How to Remove a Credit Card on Amazon (Desktop)

  1. Sign in to your Amazon account at amazon.com
  2. Hover over "Account & Lists" in the top-right corner
  3. Click "Account"
  4. Under the "Ordering and shopping preferences" section, select "Payment options" (sometimes labeled "Manage payment methods")
  5. Find the card you want to remove
  6. Click "Delete" next to that card
  7. Confirm the deletion when prompted

That's it. The card is removed from your saved payment methods immediately.

How to Remove a Credit Card on the Amazon Mobile App

  1. Tap the menu icon (three horizontal lines) in the bottom-right corner
  2. Tap "Account"
  3. Scroll to "Manage payment methods"
  4. Tap the card you want to remove
  5. Tap "Delete" and confirm

The process is nearly identical across iOS and Android. If you don't see a "Delete" option immediately, look for an "Edit" button first — the delete option sometimes appears within the edit screen.

One Important Catch: Default Payment Methods 🔒

Amazon will not let you delete a card that is currently set as your default payment method — at least not without first changing your default to a different card.

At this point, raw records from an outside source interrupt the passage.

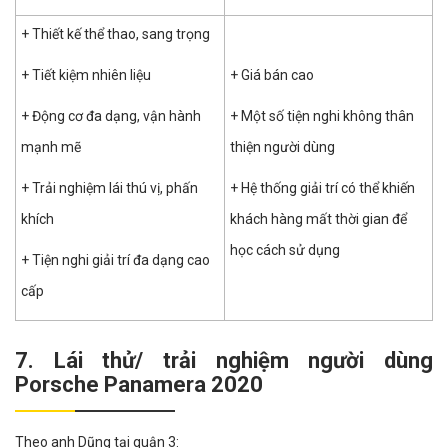
+ Thiết kế thể thao, sang trọng
+ Tiết kiệm nhiên liệu
+ Giá bán cao
+ Động cơ đa dạng, vận hành
+ Một số tiện nghi không thân
mạnh mẽ
thiện người dùng
+ Trải nghiệm lái thú vị, phấn
+ Hệ thống giải trí có thể khiến
khích
khách hàng mất thời gian để
học cách sử dụng
+ Tiện nghi giải trí đa dạng cao
cấp
7. Lái thử/ trải nghiệm người dùng
Porsche Panamera 2020
Theo anh Dũng tại quận 3:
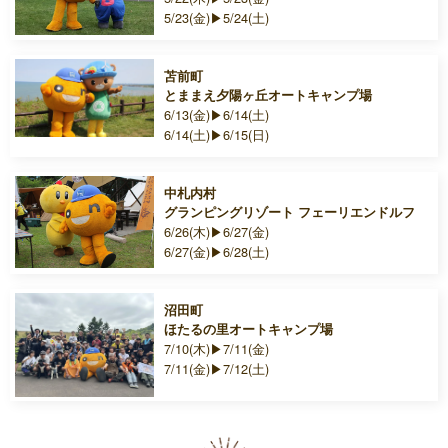
5/23(金)▶5/24(土)
苫前町
とままえ夕陽ヶ丘オートキャンプ場
6/13(金)▶6/14(土)
6/14(土)▶6/15(日)
中札内村
グランピングリゾート フェーリエンドルフ
6/26(木)▶6/27(金)
6/27(金)▶6/28(土)
沼田町
ほたるの里オートキャンプ場
7/10(木)▶7/11(金)
7/11(金)▶7/12(土)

If you're trying to remove your only saved card or your current default:

  • Add a new payment method first, then set it as the default
  • Then return to the old card and delete it

If you want to remove all saved cards and have no replacement, you may need to temporarily add a different form of payment (like a debit card or Amazon gift card balance) before Amazon will allow you to clear out the original.

What About Amazon Store Cards and Co-Branded Cards?

This is where things get slightly more nuanced.

Amazon-branded credit cards — like those issued through a bank partner — are separate financial products. Removing them from your Amazon payment methods does not close the credit card account itself. These are two different things:

ActionWhat It Does
Remove from Amazon accountStops Amazon from charging that card; account stays open
Close the credit card accountEnds the credit line with the issuer; affects your credit profile
Cancel Amazon PrimeUnrelated to payment method management

If you want to fully close an Amazon-branded credit card, you'd need to contact the card's issuing bank directly — not manage it through Amazon's website.

Does Removing a Card From Amazon Affect Your Credit Score?

No. Deleting a payment method from Amazon's system is a merchant-side action. It has no connection to the credit bureaus and does not trigger any kind of inquiry or change to your credit report.

Your credit score is influenced by factors like:

  • Payment history — whether you pay your bills on time
  • Credit utilization — how much of your available credit you're using
  • Length of credit history — how long your accounts have been open
  • Credit mix and new inquiries — the types of accounts you hold and recent applications

Removing a card from Amazon touches none of these. It's simply telling a retailer to forget a payment method — nothing more.

When Removing a Card Could Indirectly Matter 💡

There's one scenario worth thinking through: recurring charges.

If you have Amazon subscriptions — Prime, Kindle Unlimited, Audible, Subscribe & Save — those charges are tied to your default payment method. Removing or replacing a card without updating these subscriptions can cause:

  • Failed charges
  • Interrupted service
  • Potential late fees if the subscription attempts to bill a closed account

Before removing any card, quickly scan your "Manage Your Subscriptions" page to confirm nothing active is tied to it.

Keeping Saved Payment Methods Secure

Security researchers consistently recommend limiting the number of payment methods stored with any retailer. The fewer cards saved in merchant systems, the smaller your exposure if that system is ever compromised.

That said, Amazon uses encryption and security protocols on saved payment data, and the risk isn't the same as writing your card number on a piece of paper. Still, removing cards you no longer use is a reasonable practice — not paranoia.

Whether you have one card or several saved to Amazon, what determines how a card removal affects your broader financial picture isn't the Amazon account action itself — it's the state of the underlying credit account, your current utilization across all cards, and how that card fits into your overall credit profile. Those numbers look different for every person.